BEGIN Data to process

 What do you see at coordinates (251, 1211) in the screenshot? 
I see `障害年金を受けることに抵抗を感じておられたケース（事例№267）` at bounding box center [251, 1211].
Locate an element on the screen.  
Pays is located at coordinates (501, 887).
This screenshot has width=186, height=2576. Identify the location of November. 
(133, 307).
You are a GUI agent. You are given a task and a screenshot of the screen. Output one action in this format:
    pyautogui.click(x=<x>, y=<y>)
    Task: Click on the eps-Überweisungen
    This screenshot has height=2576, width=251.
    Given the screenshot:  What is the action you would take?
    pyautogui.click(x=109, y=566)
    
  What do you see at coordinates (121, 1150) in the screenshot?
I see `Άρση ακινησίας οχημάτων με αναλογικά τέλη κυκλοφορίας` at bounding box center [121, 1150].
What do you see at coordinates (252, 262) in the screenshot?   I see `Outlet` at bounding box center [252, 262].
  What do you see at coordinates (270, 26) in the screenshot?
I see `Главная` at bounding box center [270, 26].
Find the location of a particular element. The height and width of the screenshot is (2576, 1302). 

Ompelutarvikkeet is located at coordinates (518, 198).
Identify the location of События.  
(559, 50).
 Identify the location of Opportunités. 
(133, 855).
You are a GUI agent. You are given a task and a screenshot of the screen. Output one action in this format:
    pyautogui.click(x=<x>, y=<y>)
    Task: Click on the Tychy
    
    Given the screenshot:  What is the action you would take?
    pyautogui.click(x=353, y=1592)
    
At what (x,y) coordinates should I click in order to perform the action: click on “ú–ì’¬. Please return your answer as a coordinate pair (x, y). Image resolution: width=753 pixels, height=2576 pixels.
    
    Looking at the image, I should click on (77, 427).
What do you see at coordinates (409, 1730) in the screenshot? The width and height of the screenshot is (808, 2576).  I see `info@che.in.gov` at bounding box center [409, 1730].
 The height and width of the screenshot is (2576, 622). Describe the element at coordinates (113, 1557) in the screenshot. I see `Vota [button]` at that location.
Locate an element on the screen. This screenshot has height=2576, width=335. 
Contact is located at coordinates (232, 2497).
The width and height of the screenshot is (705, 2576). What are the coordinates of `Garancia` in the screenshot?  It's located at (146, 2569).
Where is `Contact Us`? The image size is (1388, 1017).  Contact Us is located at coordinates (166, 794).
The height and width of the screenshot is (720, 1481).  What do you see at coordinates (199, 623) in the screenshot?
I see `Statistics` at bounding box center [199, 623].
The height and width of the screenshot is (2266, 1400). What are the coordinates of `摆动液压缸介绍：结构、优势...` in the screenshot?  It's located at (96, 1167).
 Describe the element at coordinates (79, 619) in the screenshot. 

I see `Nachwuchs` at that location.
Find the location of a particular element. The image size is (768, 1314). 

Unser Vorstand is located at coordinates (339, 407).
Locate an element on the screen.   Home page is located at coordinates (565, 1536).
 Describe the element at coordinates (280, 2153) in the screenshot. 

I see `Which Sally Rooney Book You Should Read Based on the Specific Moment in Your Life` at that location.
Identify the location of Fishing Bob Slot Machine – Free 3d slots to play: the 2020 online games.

END Data to process

● **Work to be completed**: The answer must be an exact copy of every entry.

● **Worked solution**:
 What do you see at coordinates (251, 1211) in the screenshot? 
I see `障害年金を受けることに抵抗を感じておられたケース（事例№267）` at bounding box center [251, 1211].
Locate an element on the screen.  
Pays is located at coordinates (501, 887).
This screenshot has width=186, height=2576. Identify the location of November. 
(133, 307).
You are a GUI agent. You are given a task and a screenshot of the screen. Output one action in this format:
    pyautogui.click(x=<x>, y=<y>)
    Task: Click on the eps-Überweisungen
    This screenshot has height=2576, width=251.
    Given the screenshot:  What is the action you would take?
    pyautogui.click(x=109, y=566)
    
  What do you see at coordinates (121, 1150) in the screenshot?
I see `Άρση ακινησίας οχημάτων με αναλογικά τέλη κυκλοφορίας` at bounding box center [121, 1150].
What do you see at coordinates (252, 262) in the screenshot?   I see `Outlet` at bounding box center [252, 262].
  What do you see at coordinates (270, 26) in the screenshot?
I see `Главная` at bounding box center [270, 26].
Find the location of a particular element. The height and width of the screenshot is (2576, 1302). 

Ompelutarvikkeet is located at coordinates (518, 198).
Identify the location of События.  
(559, 50).
 Identify the location of Opportunités. 
(133, 855).
You are a GUI agent. You are given a task and a screenshot of the screen. Output one action in this format:
    pyautogui.click(x=<x>, y=<y>)
    Task: Click on the Tychy
    
    Given the screenshot:  What is the action you would take?
    pyautogui.click(x=353, y=1592)
    
At what (x,y) coordinates should I click in order to perform the action: click on “ú–ì’¬. Please return your answer as a coordinate pair (x, y). Image resolution: width=753 pixels, height=2576 pixels.
    
    Looking at the image, I should click on (77, 427).
What do you see at coordinates (409, 1730) in the screenshot? The width and height of the screenshot is (808, 2576).  I see `info@che.in.gov` at bounding box center [409, 1730].
 The height and width of the screenshot is (2576, 622). Describe the element at coordinates (113, 1557) in the screenshot. I see `Vota [button]` at that location.
Locate an element on the screen. This screenshot has height=2576, width=335. 
Contact is located at coordinates (232, 2497).
The width and height of the screenshot is (705, 2576). What are the coordinates of `Garancia` in the screenshot?  It's located at (146, 2569).
Where is `Contact Us`? The image size is (1388, 1017).  Contact Us is located at coordinates (166, 794).
The height and width of the screenshot is (720, 1481).  What do you see at coordinates (199, 623) in the screenshot?
I see `Statistics` at bounding box center [199, 623].
The height and width of the screenshot is (2266, 1400). What are the coordinates of `摆动液压缸介绍：结构、优势...` in the screenshot?  It's located at (96, 1167).
 Describe the element at coordinates (79, 619) in the screenshot. 

I see `Nachwuchs` at that location.
Find the location of a particular element. The image size is (768, 1314). 

Unser Vorstand is located at coordinates (339, 407).
Locate an element on the screen.   Home page is located at coordinates (565, 1536).
 Describe the element at coordinates (280, 2153) in the screenshot. 

I see `Which Sally Rooney Book You Should Read Based on the Specific Moment in Your Life` at that location.
Identify the location of Fishing Bob Slot Machine – Free 3d slots to play: the 2020 online games.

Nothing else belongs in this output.